• [Aim of the task]: Once the pictures are set aside, retype the remaining entries exactly.

Stored data entries:
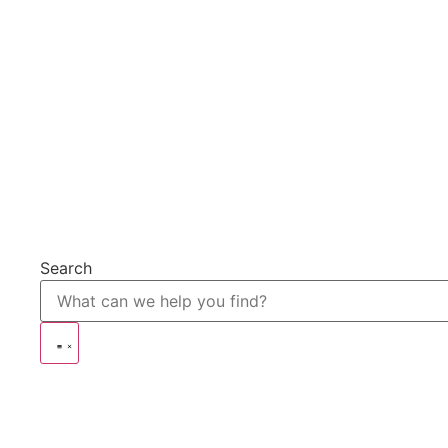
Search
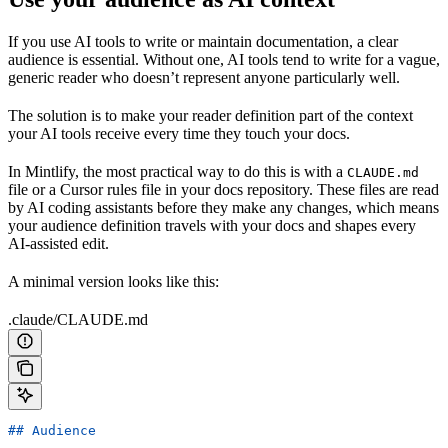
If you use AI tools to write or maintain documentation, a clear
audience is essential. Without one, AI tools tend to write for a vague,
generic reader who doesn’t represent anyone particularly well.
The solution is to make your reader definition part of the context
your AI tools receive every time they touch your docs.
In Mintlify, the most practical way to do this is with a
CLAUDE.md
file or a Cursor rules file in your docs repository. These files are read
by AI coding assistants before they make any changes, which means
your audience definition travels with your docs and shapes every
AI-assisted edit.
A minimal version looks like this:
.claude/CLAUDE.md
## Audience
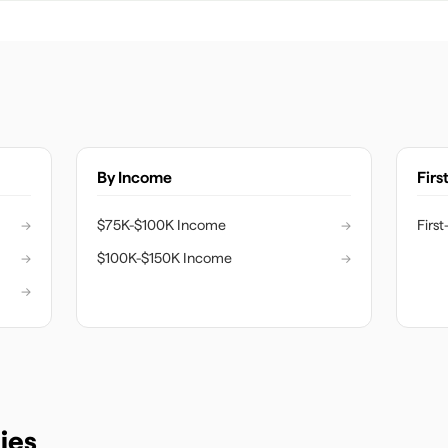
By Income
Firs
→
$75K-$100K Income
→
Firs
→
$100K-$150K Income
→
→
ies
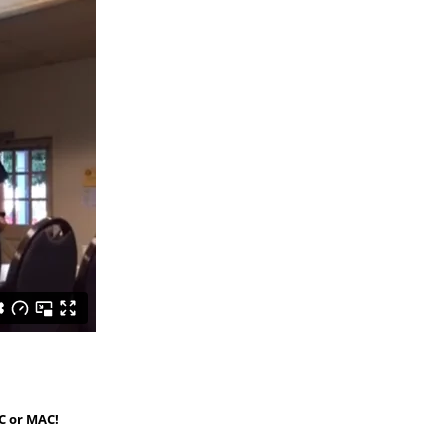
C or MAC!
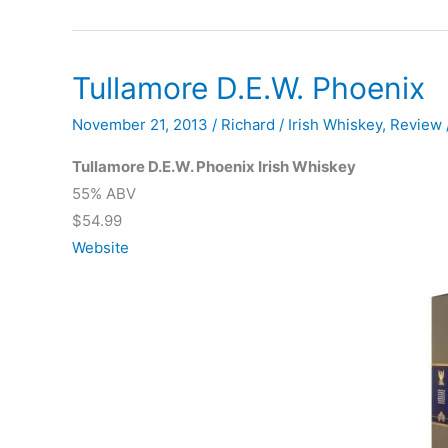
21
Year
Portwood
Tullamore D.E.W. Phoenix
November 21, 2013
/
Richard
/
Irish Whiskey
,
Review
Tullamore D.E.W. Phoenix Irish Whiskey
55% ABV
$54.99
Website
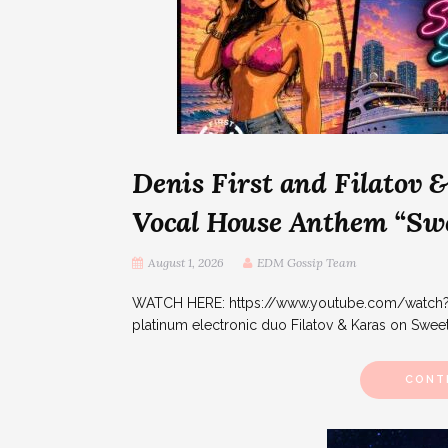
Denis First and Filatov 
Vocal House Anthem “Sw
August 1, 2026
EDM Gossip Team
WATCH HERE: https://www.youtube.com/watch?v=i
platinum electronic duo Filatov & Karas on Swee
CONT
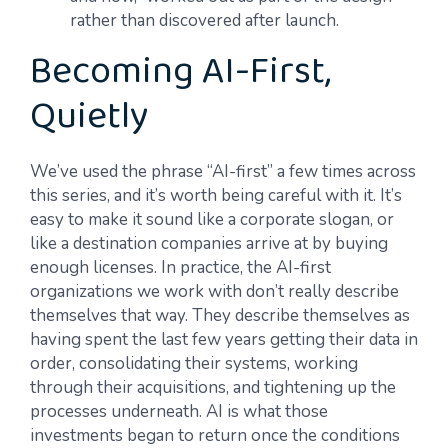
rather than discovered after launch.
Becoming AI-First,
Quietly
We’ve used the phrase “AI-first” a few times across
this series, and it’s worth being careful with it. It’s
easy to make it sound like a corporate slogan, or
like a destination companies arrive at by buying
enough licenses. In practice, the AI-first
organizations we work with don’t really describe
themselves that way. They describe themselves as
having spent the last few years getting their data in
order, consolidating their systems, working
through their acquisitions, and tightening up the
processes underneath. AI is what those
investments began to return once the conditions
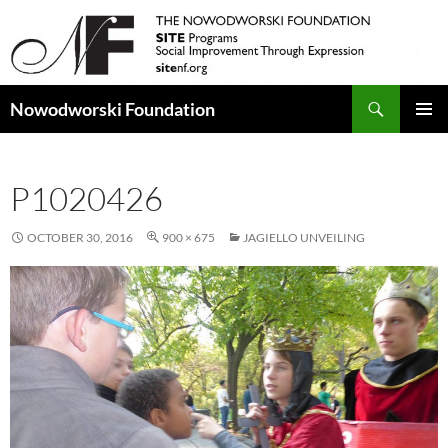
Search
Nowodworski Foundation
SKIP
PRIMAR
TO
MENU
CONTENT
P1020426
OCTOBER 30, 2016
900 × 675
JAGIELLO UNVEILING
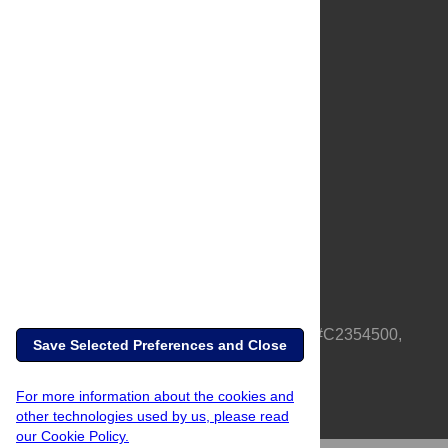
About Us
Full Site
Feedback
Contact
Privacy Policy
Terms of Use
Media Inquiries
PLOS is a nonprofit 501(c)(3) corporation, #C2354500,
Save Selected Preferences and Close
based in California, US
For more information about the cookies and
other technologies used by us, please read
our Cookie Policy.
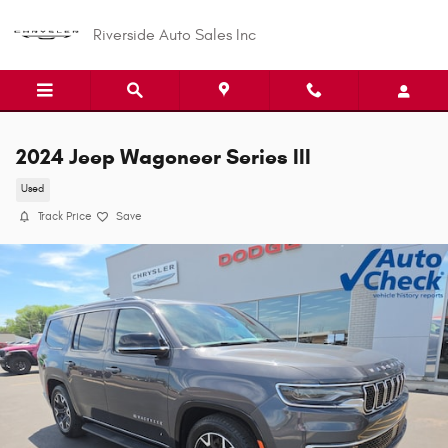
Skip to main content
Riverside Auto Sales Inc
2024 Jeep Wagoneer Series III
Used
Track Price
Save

• [Result of the task]:
Search
If you use AI tools to write or maintain documentation, a clear
audience is essential. Without one, AI tools tend to write for a vague,
generic reader who doesn’t represent anyone particularly well.
The solution is to make your reader definition part of the context
your AI tools receive every time they touch your docs.
In Mintlify, the most practical way to do this is with a
CLAUDE.md
file or a Cursor rules file in your docs repository. These files are read
by AI coding assistants before they make any changes, which means
your audience definition travels with your docs and shapes every
AI-assisted edit.
A minimal version looks like this:
.claude/CLAUDE.md
## Audience
By Income
Firs
→
$75K-$100K Income
→
Firs
→
$100K-$150K Income
→
→
ies
C or MAC!
21
Year
Portwood
Tullamore D.E.W. Phoenix
November 21, 2013
/
Richard
/
Irish Whiskey
,
Review
Tullamore D.E.W. Phoenix Irish Whiskey
55% ABV
$54.99
Website
Denis First and Filatov 
Vocal House Anthem “Sw
August 1, 2026
EDM Gossip Team
WATCH HERE: https://www.youtube.com/watch?v=i
platinum electronic duo Filatov & Karas on Swee
CONT
rather than discovered after launch.
Becoming AI-First,
Quietly
We’ve used the phrase “AI-first” a few times across
this series, and it’s worth being careful with it. It’s
easy to make it sound like a corporate slogan, or
like a destination companies arrive at by buying
enough licenses. In practice, the AI-first
organizations we work with don’t really describe
themselves that way. They describe themselves as
having spent the last few years getting their data in
order, consolidating their systems, working
through their acquisitions, and tightening up the
processes underneath. AI is what those
investments began to return once the conditions
Search
Nowodworski Foundation
SKIP
PRIMAR
TO
MENU
CONTENT
P1020426
OCTOBER 30, 2016
900 × 675
JAGIELLO UNVEILING
About Us
Full Site
Feedback
Contact
Privacy Policy
Terms of Use
Media Inquiries
PLOS is a nonprofit 501(c)(3) corporation, #C2354500,
Save Selected Preferences and Close
based in California, US
For more information about the cookies and
other technologies used by us, please read
our Cookie Policy.
Skip to main content
Riverside Auto Sales Inc
2024 Jeep Wagoneer Series III
Used
Track Price
Save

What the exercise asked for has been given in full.